The bulk of the mainstream media’s support for Clinton is the third factor in Trump’s favour. It may sound counterintuitive but every time the media (which, large sections of the electorate regard as a mouthpiece for the very establishment they reject so passionately) voices support for Clinton, it feeds the populist vote for Trump. Consider, for example, the many polls that have shown a gain or even a lead for Trump – most have not been side-stepped until recently by the mainstream media.
Finally, there are a series of predictive models that investors should consider. We’ve presented some of these below because they provide a quantitative aspect to predicting the election’s outcome. Many point to a Trump win.
Although we are approaching November cautiously and with hedging in place, our investment team maintains a positive outlook for global equities and a negative one for government bonds. Before analysing the impact of a Trump win, let’s examine what both candidates have in common in terms of government policy actions. The single tangent point is expansionary fiscal policy and this is the main scenario on which we build our investment rationale. Monetary stimulus passing the torch to expansionary fiscal policy will have actual impact on inflation with different consequences on equities, rates, and the dollar.

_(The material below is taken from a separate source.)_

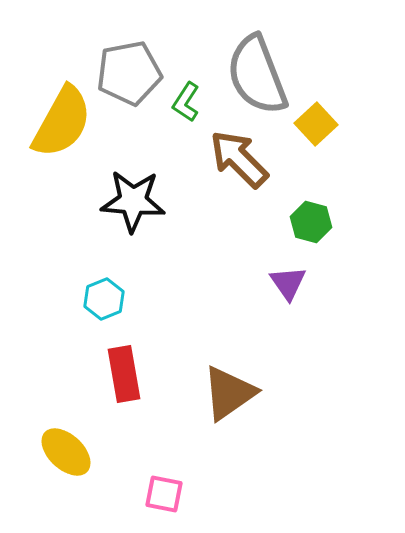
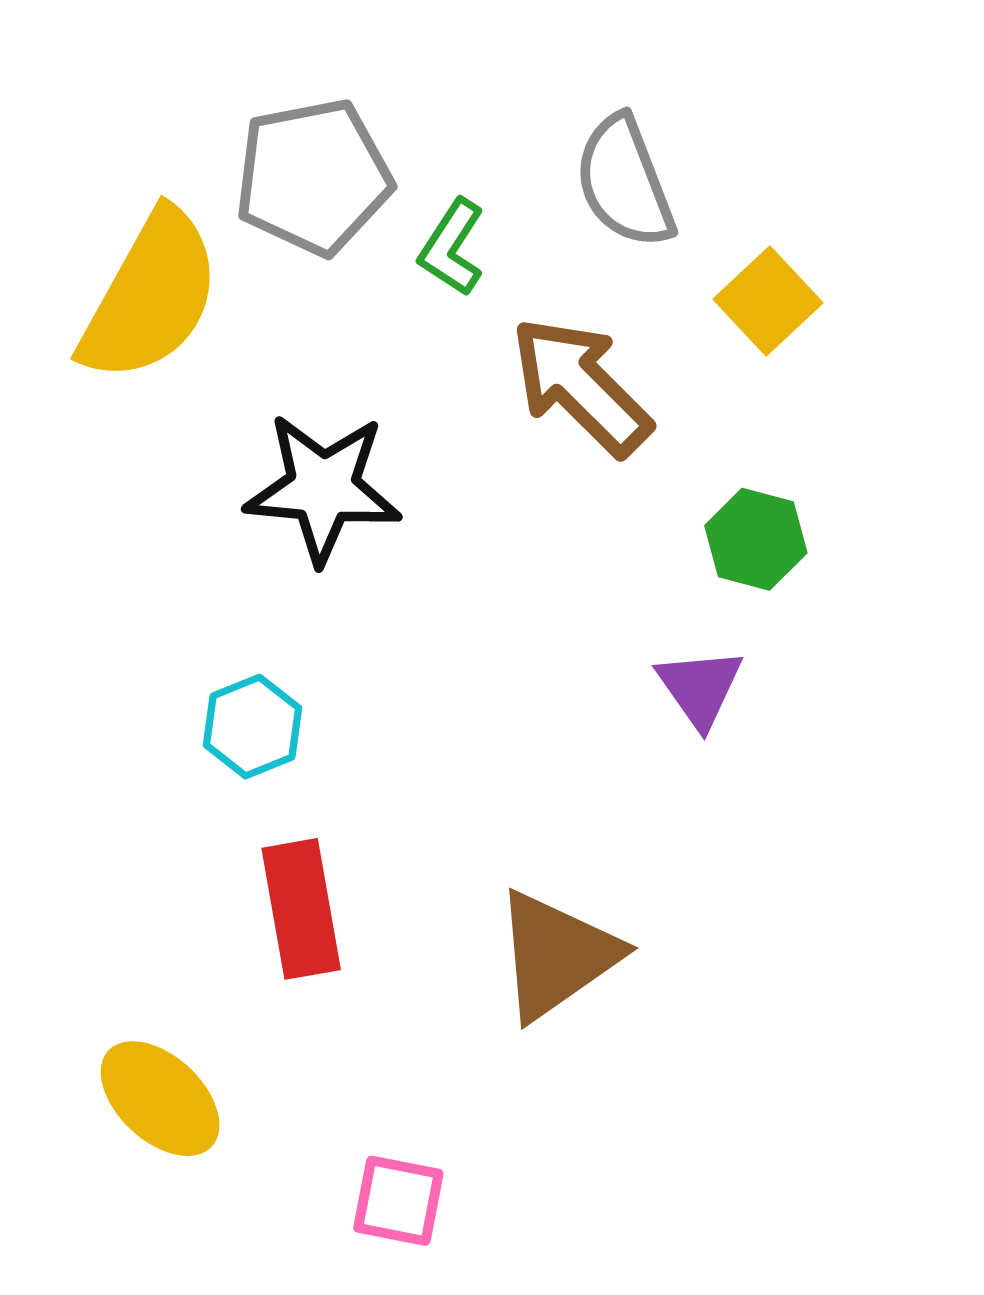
gray semicircle: (257, 75) -> (625, 182), size x0.7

The opportunities we see include:
Despite the anti-Wall Street rhetoric from both candidates (especially Clinton) implying that they will increase the sector’s regulatory burden and close loopholes, it’s clear that a steepening US yield curve supported by rising interest rates and benign inflation should provide an environment in which banks and financials in general will likely outperform.

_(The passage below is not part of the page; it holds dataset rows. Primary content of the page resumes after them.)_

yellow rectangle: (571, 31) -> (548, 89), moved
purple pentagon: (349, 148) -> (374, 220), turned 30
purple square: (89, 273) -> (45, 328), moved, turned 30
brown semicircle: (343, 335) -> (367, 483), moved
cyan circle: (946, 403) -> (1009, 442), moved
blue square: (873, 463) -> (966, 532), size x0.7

Buy infrastructure, basic materials (non-precious metals) and engineering stocks:
The fiscal spending commitment and the need for infrastructure projects set the stage for stock appreciation in the various sub-sectors. The correlation between deb/gdp and equities (industrials in particular) is pretty high. An infrastructure play should appeal to voters and investors from both political parties.
Buy treasury inflation protected securities:
Expansionary fiscal policy will eventually lead to higher inflation. In such a scenario, exposure to linkers gives investors a better alternative than gold (correlation above 50%), since they can ride an asset class with positive carry.

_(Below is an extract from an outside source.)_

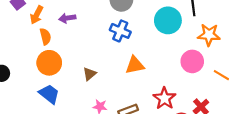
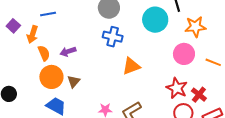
purple arrow: (67, 18) -> (68, 52), moved
brown triangle: (90, 74) -> (74, 81), moved
red star: (164, 98) -> (177, 88), moved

Buy US dollar on weakness:
Both candidates will support and strengthen corporate America. It is the protectionist or free trade tone from the new president that will have the most impact on the US dollar. As with sterling in the Brexit scenario, the dollar under a Trump presidency may end up reflecting more than macroeconomic fundamentals. Our view is that a growing economy within a rising rates environment should provide support to the dollar.
Sell US Treasuries:
Again, fiscal policy and rising rates should be the reference point. Also, long term sustainability at current long term yields is definitely questionable for insurance companies, pension funds, and endowments.
Expect the unexpected
A win for Trump would challenge conventional wisdom and be a shock to many investors. Cross-asset volatility and a flight to quality in the short term would readjust asset valuations. The endurance of investors’ confidence in financial markets and perhaps their faith in capitalism will be tested. That said, we regard a Trump victory a significant possibility and are hedging against the volatility that will ensue while preparing for the investment opportunities it would create. We remain confident that corporate America will survive even in a more protectionist environment and this should provide optimism for risky assets.
As ever, in change lies opportunity.